Puissance économique, puissance stratégique
Aucun des deux pays, estime-t-il, ne peut prétendre à un leadership global. Le Japon reste le leader économique, en raison de sa maîtrise financière et de son expertise technologique. S’il est passé à la troisième place, derrière la Chine, en termes de PIB (à parité de pouvoir d’achat), il la devance largement pour le PIB par habitant. En revanche, son pacifisme l’empêche d’aspirer au leadership stratégique et le réduit au rôle d’une grande puissance civile, active en matière de désarmement ou de leuutre contre la prolifération.

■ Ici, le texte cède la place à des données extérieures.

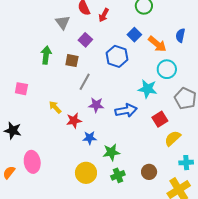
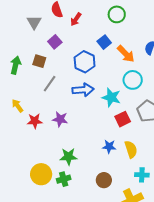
green arrow: (46, 55) -> (16, 65), moved
purple star: (96, 105) -> (60, 119), moved
blue arrow: (126, 110) -> (83, 90), moved
red square: (160, 119) -> (123, 119), moved
blue star: (90, 138) -> (109, 147), moved
yellow semicircle: (173, 138) -> (131, 149), turned 108
green cross: (118, 175) -> (64, 179), moved

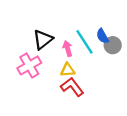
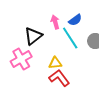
blue semicircle: (103, 36) -> (75, 20), moved, turned -96
pink arrow: (68, 49) -> (55, 22), moved

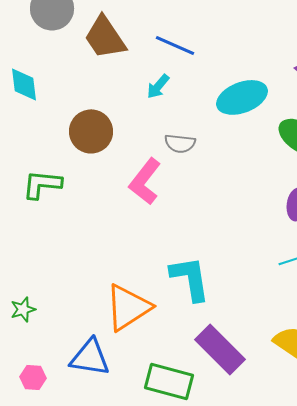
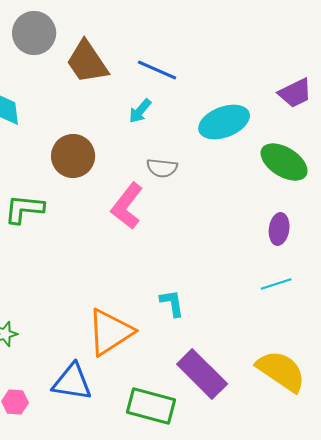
cyan L-shape: (190, 278) -> (172, 303), size x0.6

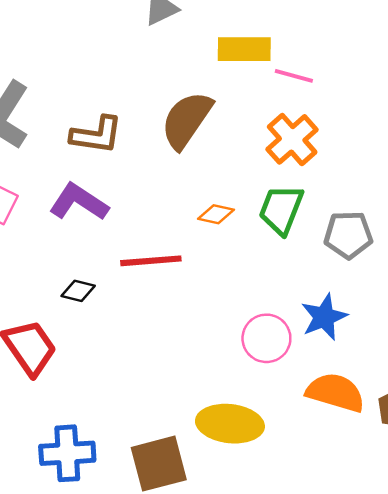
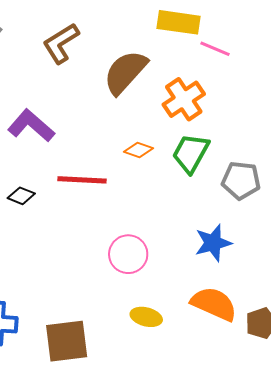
brown L-shape: (96, 135) -> (61, 43), moved, turned 132
orange cross: (292, 139) -> (184, 99), moved
pink circle: (266, 338) -> (128, 254), moved
yellow ellipse: (230, 424) -> (146, 317), moved, size x0.6

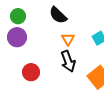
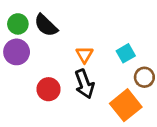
black semicircle: (58, 15) -> (46, 25), moved
red circle: (31, 72) -> (49, 89), moved

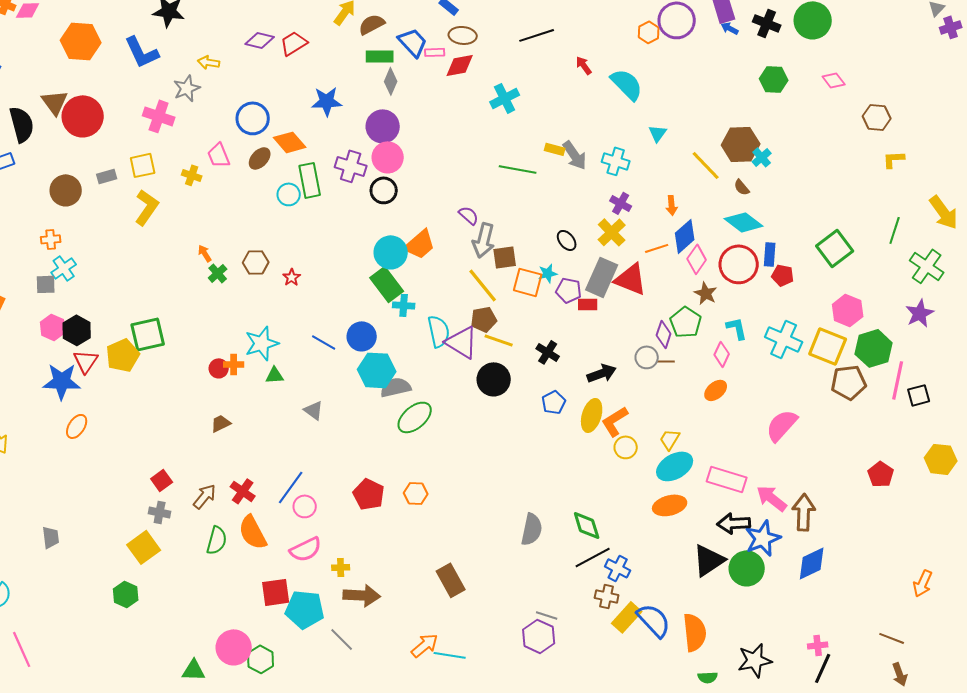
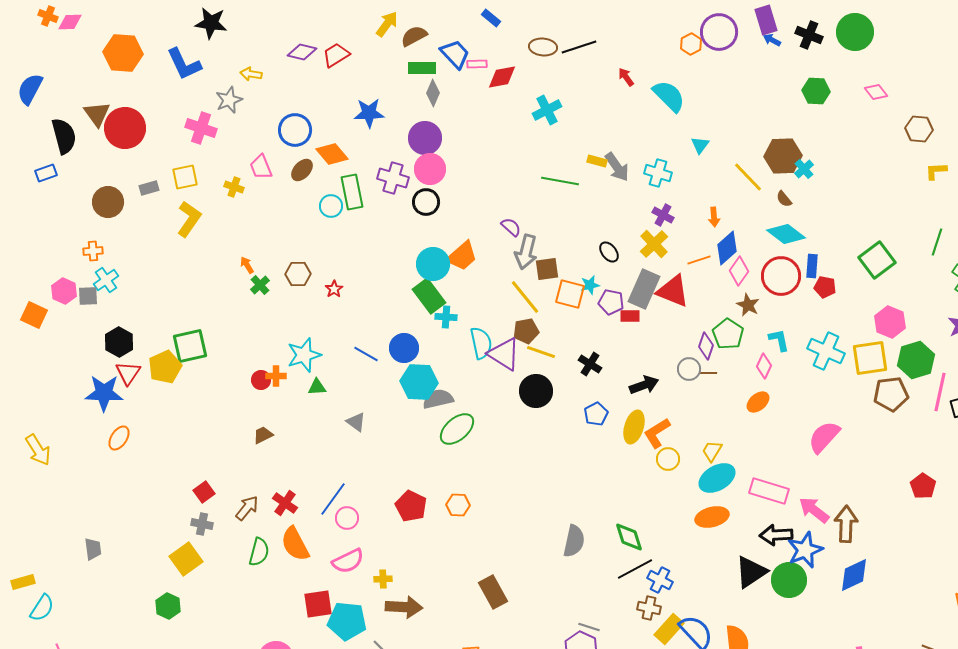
brown ellipse: (463, 35) -> (543, 47), moved
pink hexagon: (53, 327) -> (64, 291), moved
yellow square: (828, 346) -> (870, 358), turned -30

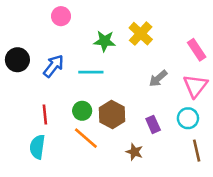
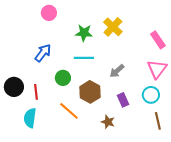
black circle: (17, 60) -> (14, 87), moved
cyan line: (91, 72) -> (84, 58), moved
gray arrow: (158, 78) -> (117, 71), moved
green circle: (82, 111) -> (63, 78), moved

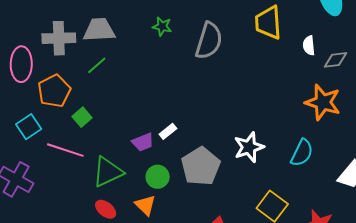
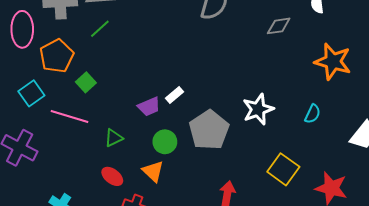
gray diamond: (335, 60) -> (279, 26), moved
cyan semicircle: (302, 153) -> (313, 114), size x0.7
green triangle: (108, 172) -> (114, 138), size x0.6

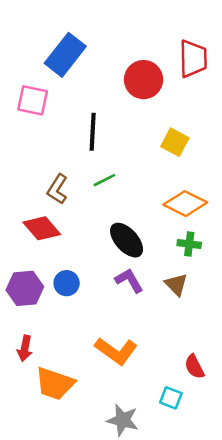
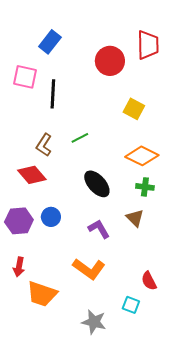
blue rectangle: (65, 55) -> (50, 42), size x0.7
black line: (93, 132) -> (53, 94), moved
purple L-shape: (129, 281) -> (99, 229), moved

La Chine, qui dispose de l’arme nucléaire et d’un siège au Conseil de sécurité de l’ONU, est, elle, une puissance stratégique, mais elle n’est qu’une puissance économique en devenir. Comment cette situation évoluera-t-il dans les vingt prochaines années ?
Trois scénarios
M. Meyer imagine trois scénarios : l’affrontement, y compris armé, entre les deux pays, la soumission du Japon à l’hégémonie chinoise ou la mise en place d’une coopération sur le modèle franco-allemand. Pour lui, aucun de ces scénarios n’étant vraiment plausible, l’hypothèse la plus vraisemblable est celle d’un « co-leadership instable et relativement conflictuel ».
A plus long terme, le Japon devrait continuer à jouer son rôle propre dans le cadre d’une communauté asiatique dont la configuration lui sera plus ou moins favorable selon qu’elle inclura, ou non, l’Inde, l’Australie et la Nouvelle-Zélande, c’est-à-dire des pays démocratiques amis.
Les contentieux de la deuxième guerre mondiale
Dans la discussion qui a suivi, Eric Seizelet, spécialiste du Japon, a jugé cruciale pour la stabilité de la région la relation sino-japonaise. Une relation ancienne, ambiguë et conflictuelle, a-t-il dit, au sein d’une organisation régionale encore faible et toujours marquée par les contentieux de la deuxième guerre mondiale puis de la guerre froide.
Il faudra compter aussi, a ajouté l’orateur, avec d’autres acteurs tels que l’Inde, les Etats-Unis, dont la présence militaire est importante, la Corée du Sud ou la Russie. Le Japon a-t-il vraiment renoncé à devenir une puissance politique ? M. Seizelet n’en est pas convaincu. Même si « personne ne peut croire sérieusement à la renaissance du militarisme japonais », le pays n’entend pas « baisser sa garde » et ne craint pas d’améliorer discrètement son appareil militaire, qu’il met d’ores et déjà au service des opérations de maintien de la paix de l’ONU, avec l’approbation de son opinion publique.
L’Europe tenue à l’écart
Spécialiste de la Chine, le politologue Jean-Luc Domenach met l’accent sur les difficultés qui attendent ce pays dans l’avenir, en dépit de ses taux de croissance exceptionnels. Un pays qui vieillit, qui pratique des politiques sociales minimales et qui doit tenter de mettre en place une économie d’innovation. Quant au Japon, M. Domenach rappelle qu’il est le premier pays de la région à s’être ouvert à la modernité au point d’inspirer la Chine de l’après-Mao.
L’Asie d’aujourd’hui lui évoque l’Europe d’avant 1914, divisée par les nationalismes, alors même que la Chine, selon lui, a décidé de « passer à la vitesse supérieure » en renforçant sa « politique d’influence » et en cherchant à se donner les Etats-Unis pour seuls interlocuteurs, excluant le Japon, l’Inde et l’Europe. Ce qui peut l’exposer, dit-il, à de sérieuses déconvenues.